Williams v. Amerisave Mortgage Corporation
This text of Williams v. Amerisave Mortgage Corporation (Williams v. Amerisave Mortgage Corporation) is published on Counsel Stack Legal Research, covering District Court, D. Maryland primary law. Counsel Stack provides free access to over 12 million legal documents including statutes, case law, regulations, and constitutions.
Opinion
UNITED STATES DISTRICT COURT DISTRICT OF MARYLAND
Chambers of 101 West Lombard Street GEORGE L. RUSSELL, III Baltimore, Maryland 21201 Chief United States District Judge 410-962-4055
July 8, 2025
MEMORANDUM TO PARTIES RE: Williams v. Amerisave Mortgage Corporation, et al. Civil Action No.
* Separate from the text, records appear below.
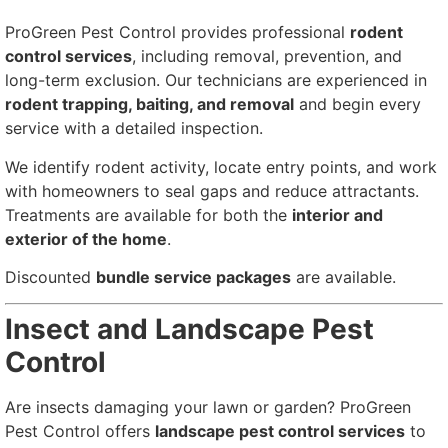
ProGreen Pest Control provides professional
rodent
control services
, including removal, prevention, and
long-term exclusion. Our technicians are experienced in
rodent trapping, baiting, and removal
and begin every
service with a detailed inspection.
We identify rodent activity, locate entry points, and work
with homeowners to seal gaps and reduce attractants.
Treatments are available for both the
interior and
exterior of the home
.
Discounted
bundle service packages
are available.
Insect and Landscape Pest
Control
Are insects damaging your lawn or garden? ProGreen
Pest Control offers
landscape pest control services
to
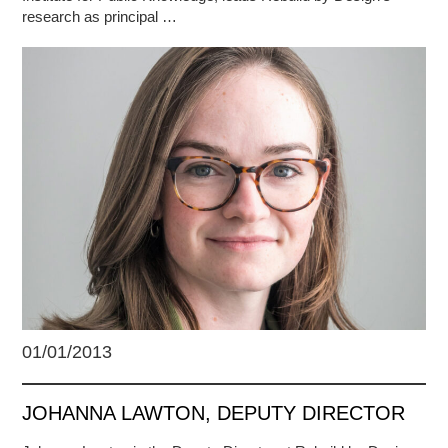
research as principal …
01/01/2013
JOHANNA LAWTON, DEPUTY DIRECTOR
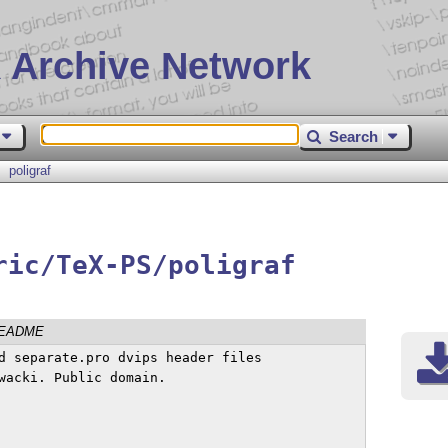
 Archive Network
Search
poligraf
ric/TeX-PS/poligraf
EADME
d separate.pro dvips header files

wacki. Public domain.
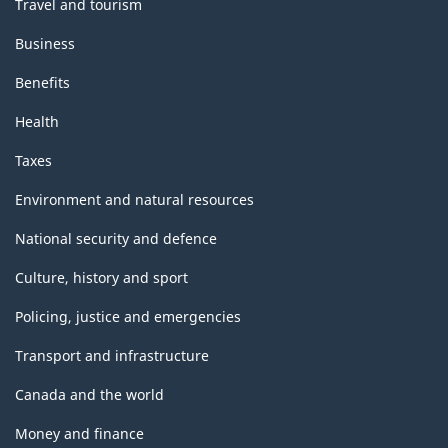
Travel and tourism
Business
Benefits
Health
Taxes
Environment and natural resources
National security and defence
Culture, history and sport
Policing, justice and emergencies
Transport and infrastructure
Canada and the world
Money and finance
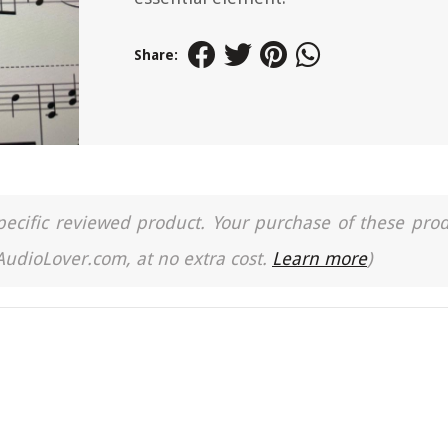
Share:
a specific reviewed product. Your purchase of these pro
 AudioLover.com, at no extra cost.
Learn more
)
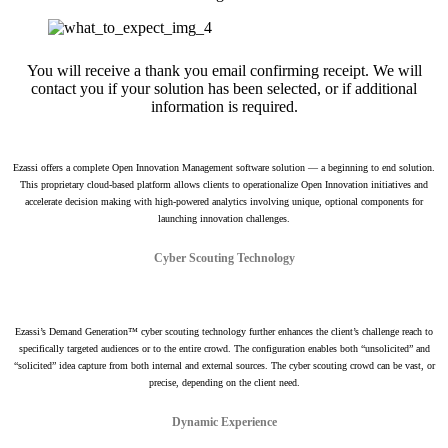
You will receive a thank you email confirming receipt. We will
contact you if your solution has been selected, or if additional
information is required.
Ezassi offers a complete Open Innovation Management software solution — a beginning to end solution.
This proprietary cloud-based platform allows clients to operationalize Open Innovation initiatives and
accelerate decision making with high-powered analytics involving unique, optional components for
launching innovation challenges.
Cyber Scouting Technology
Ezassi’s Demand Generation™ cyber scouting technology further enhances the client’s challenge reach to
specifically targeted audiences or to the entire crowd. The configuration enables both “unsolicited” and
“solicited” idea capture from both internal and external sources. The cyber scouting crowd can be vast, or
precise, depending on the client need.
Dynamic Experience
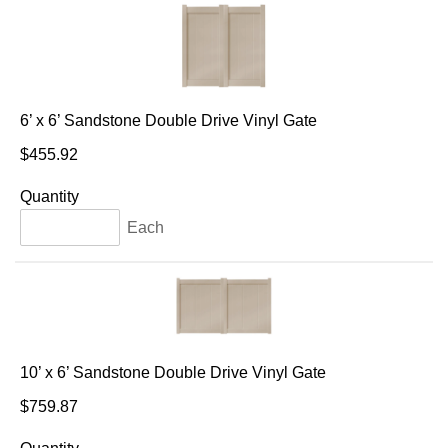
6’ x 6’ Sandstone Double Drive Vinyl Gate
$455.92
Quantity
Each
10’ x 6’ Sandstone Double Drive Vinyl Gate
$759.87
GLR-25-2053
Dear Parties:
Pending before the Court is self-represented Plaintiff Sharon White Williams’ Motion for Temporary Restraining Order and Preliminary Injunction (ECF No. 2).1 No hearing is necessary. See Local Rule 105.6 (D.Md. 2025). For the reasons set forth below, the Court will deny the Motion.
Background
On or about May 24, 2022, self-represented Plaintiff Sharon White Williams executed a promissory note and mortgage for $735,000 for the purchase of the subject property located at 6364 Euclid Avenue, Elkridge, MD 21075-5622. (Compl. ¶ 2, ECF No. 1; Mot. TRO Prelim. Inj. [“Mot.”] at 1, ECF No. 2).2 Defendant AmeriSave Mortgage Corporation (“AmeriSave”) was the lender and original servicer of the loan. (Compl. ¶¶ 2–3). AmeriSave later transferred servicing rights to Defendant Planet Home Lending LLC (“Planet Home Lending”). (Id. ¶ 3). At some point unknown to this Court, Williams alleges that AmeriSave sent her IRS form 1099-C, which indicated the cancellation of her loan. (Id. ¶ 7). But Defendants continued to demand monthly loan payments. (Id. ¶ 6). Williams alleges that she submitted Qualified Written Requests and Billing Error Notices to AmeriSave; however, she did not receive an adequate response. (Id. ¶ 8). In or around April 2025, Planet Home Lending allegedly recorded a false assignment of Williams’ property with Howard County Land Records. (Id. ¶ 13). Williams asserts that Defendants are “threatening to proceed with foreclosure, collection, and damage to [her] credit and property rights by or before July 10, 2025.” (Mot. ¶ 3).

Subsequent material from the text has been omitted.